Que penses-tu du succès de Calexico ?

C’est une forme de soulagement et aussi une forme de succès personnel. Sans Giant Sand, rien de tout cela ne leur serait arrivé. John a beaucoup emprunté à l’esthétique Giant Sand, avec mes pédales, mes guitares, alors qu’il était bassiste à l’origine. Et Joey a aussi appris beaucoup de choses. C’est moi qui les ai fait déménager à Tucson, sinon, il n’aurait jamais eu ce son et ces influences mariachi qui sont omniprésentes. Ils se sont appropriés ce son qui paraît si exotique ici en Europe. Le seul inconvénient est que Giant Sand a du être mis en suspens, alors que c’est ce groupe qui nous a tous révélé. Aujourd’hui, je ne vis pas avec Giant Sand, mais avec ce que je fais en solo. C’est pourquoi ce disque pourrait être celui de la retraite. Mais tout gravite encore autour de Giant Sand. Car ce que Calexico ne possède pas ou ce que je n’ai pas en solo, c’est cette évolution dans notre jeu. Comme à l’époque du be-bop, ce qu’on fait avec Giant Sand est différent chaque soir. On a besoin de ces motifs d’improvisations, c’est primordial. On se débarrasse progressivement des scories. Le groupe est unique, il me semble.

Tu as contribué à l’émergence de Calexico ?
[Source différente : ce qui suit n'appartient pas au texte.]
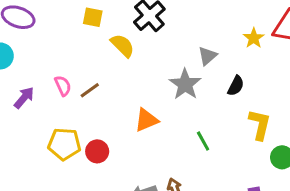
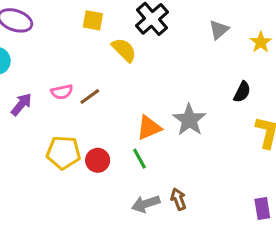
gray triangle: (207, 56) -> (219, 30), moved
gray star: (185, 84) -> (189, 120), moved
pink semicircle: (63, 86) -> (62, 92), turned 102
green line: (203, 141) -> (140, 159), moved

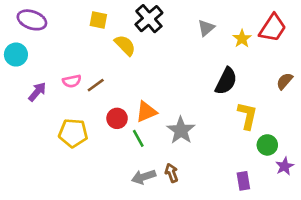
black semicircle: (242, 92) -> (226, 81), size x1.5
gray star: (189, 120) -> (181, 130), moved
red circle: (98, 160) -> (117, 118), moved

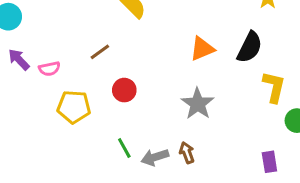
pink semicircle: (72, 81) -> (49, 69), moved
purple arrow: (37, 92) -> (19, 59), moved, turned -84
orange triangle: (146, 112) -> (202, 49), moved
green line: (138, 138) -> (124, 148), moved

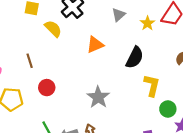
orange triangle: (202, 49) -> (95, 45), moved
brown line: (100, 52) -> (30, 61), turned -72

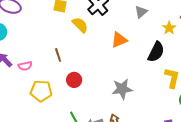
yellow star: (147, 23) -> (169, 28), moved
gray star: (98, 97) -> (122, 89), turned 30

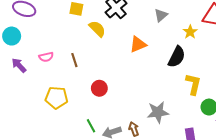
pink semicircle: (25, 66) -> (46, 57), moved
red circle: (74, 80) -> (99, 88), moved
gray star: (122, 89) -> (158, 112), moved

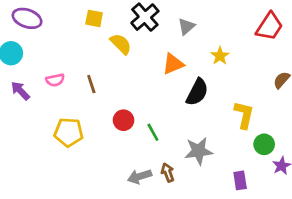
gray triangle: (161, 15) -> (186, 26), moved
yellow star: (190, 32) -> (220, 56), moved
black semicircle: (177, 57) -> (197, 92), moved
green line: (91, 126) -> (153, 132), moved

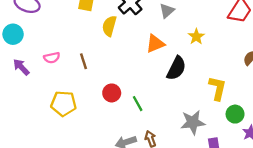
yellow semicircle: (121, 44) -> (109, 26), turned -120
gray star: (198, 151) -> (193, 122), moved

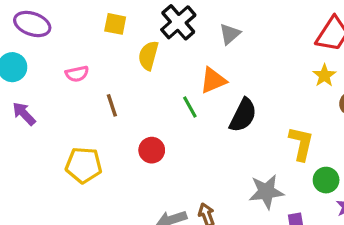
yellow star: (196, 37) -> (324, 75), moved
pink semicircle: (52, 58) -> (77, 74), moved
green line: (138, 104) -> (190, 107), moved

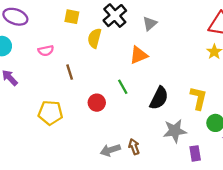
green line: (190, 107) -> (123, 87), moved
black semicircle: (243, 115) -> (159, 98), moved

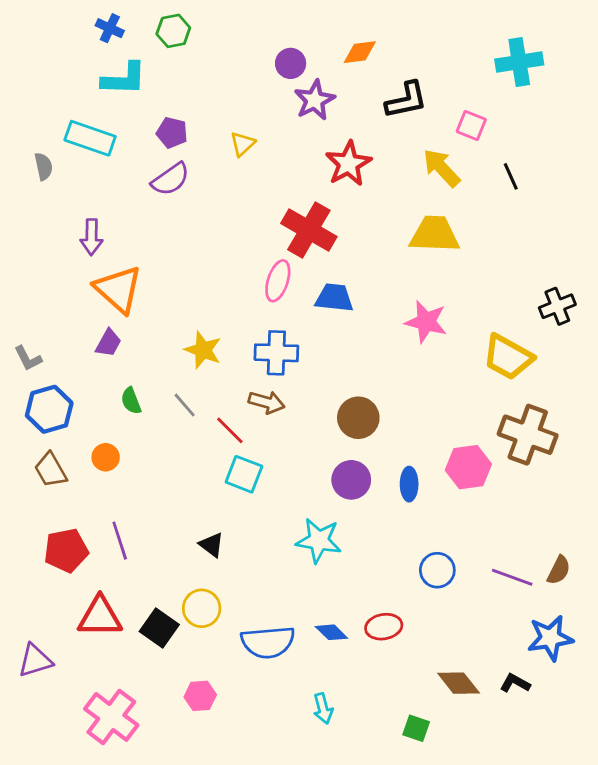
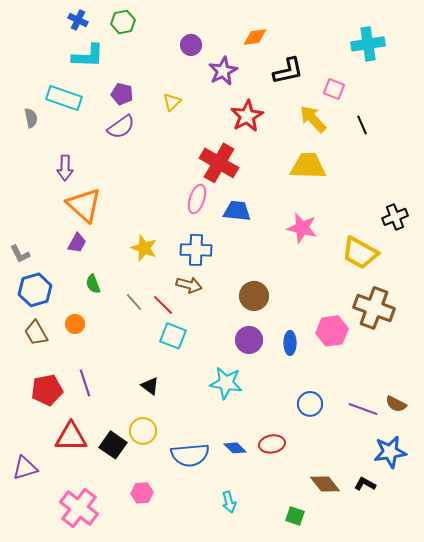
purple circle: (291, 63) -> (191, 45), moved
gray line: (185, 405) -> (134, 302), moved
brown semicircle: (559, 570) -> (396, 404), turned 90

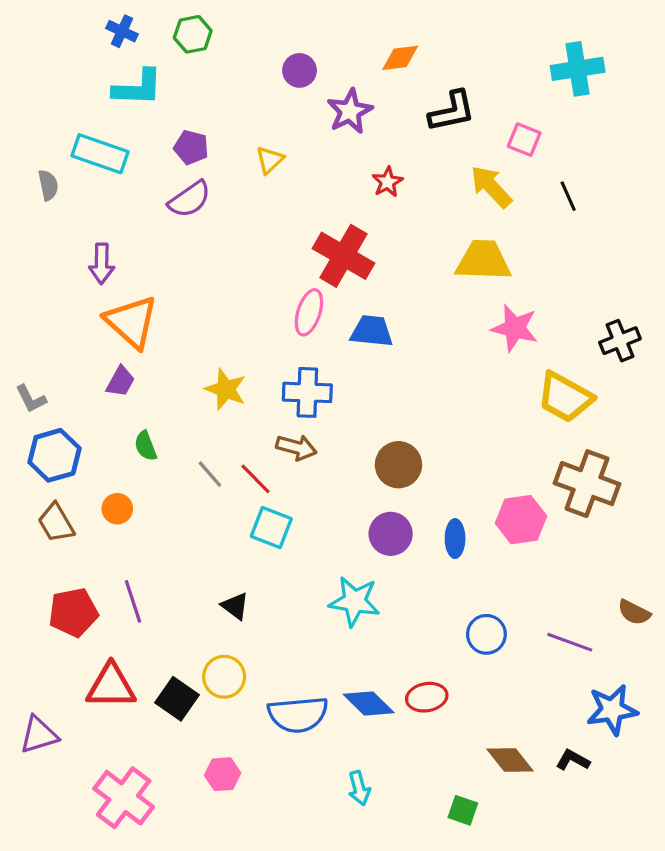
red star: (247, 116) -> (387, 182), size x0.6
pink star: (302, 228) -> (515, 328), moved
brown semicircle: (396, 404) -> (634, 612), moved
blue diamond: (235, 448) -> (369, 703), size x1.4

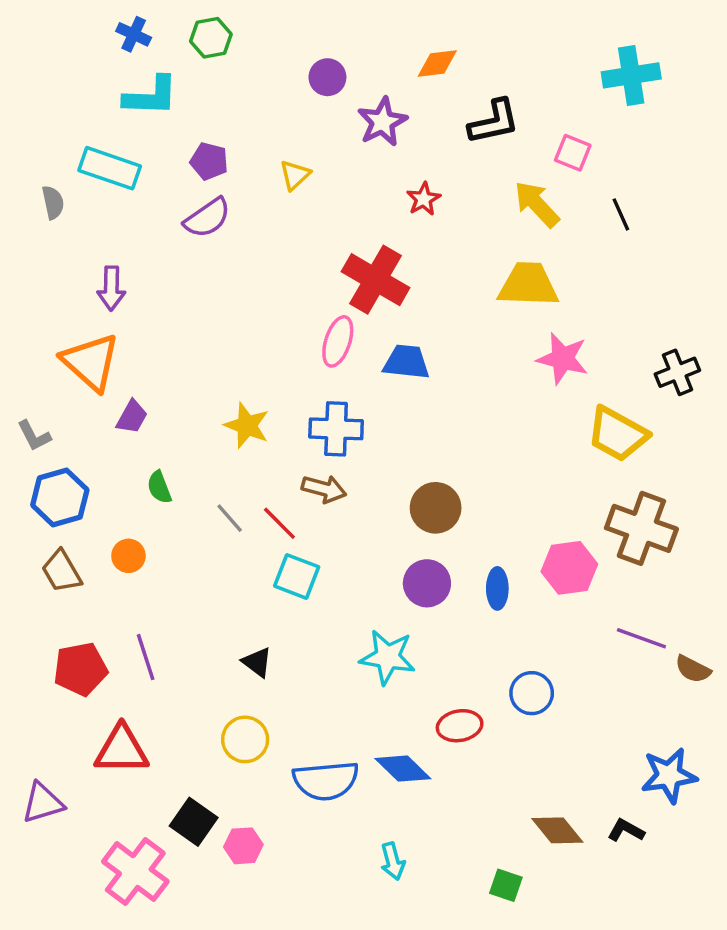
orange triangle: (131, 322) -> (91, 362), moved
purple line: (570, 642) -> (641, 638), moved
red ellipse: (427, 697) -> (460, 726), moved
black square: (177, 699) -> (194, 822), moved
Avec Giant Sand, on avait invité Bill Elm à jouer de la guitare slide. Il était roadie au début, il voulait juste voir du pays et sortir de Tucson. Il jouait sur un morceau, puis sur deux, trois : ça sonnait bien. J’en avais marre d’être le leader, c’est beaucoup plus intéressant d’être musicien. C’était un soulagement de ne pas porter tout le poids du groupe sur ses épaules. Notre set durait trois heures, dont une heure consacrée à la musique de ce qui est devenu par la suite Friends of Dean Martinez. J’y jouais du piano. Et des amis d’un label se sont alors intéressés à ce groupe émergeant de Giant Sand. Ils étaient plus jeunes, et ils voulaient encore trouver un nouveau débouché pour notre musique. J’étais un peu réticent au début. Ils étaient excités et se sont disputés. Joey a alors pris ce qu’il avait écrit et a appelé ça Spoke car Friends of Dean Martinez évoluait dans une autre direction. Ils ont dû changer le nom de Spoke, déjà utilisé. Puis Joey m’a demandé de choisir entre Calexico et Mexicali, deux villes à la frontière mexicaine. Ensuite, lorsque City Slang les a signés, ils leur ont demandé de ne pas chanter. Je les ai alors remis à leur place… C’est étrange pour un label de procéder ainsi. Ils ont ensuite utilisé ces références mariachi et c’est devenu une sorte de phénomène, le genre de musique pour laquelle tout le monde a envie de croire que le désert sonne ainsi. Elle est essentiellement instrumentale et les paroles sont assez directes, il n’y a pas beaucoup de jeux de mots, les chansons sont assez simples et parfumées. Je suis heureux pour eux et je veux voir où ils iront. Tout ce que nous faisons tous a été influencé par notre ami Rainer Ptacek. C’était notre guide à tous.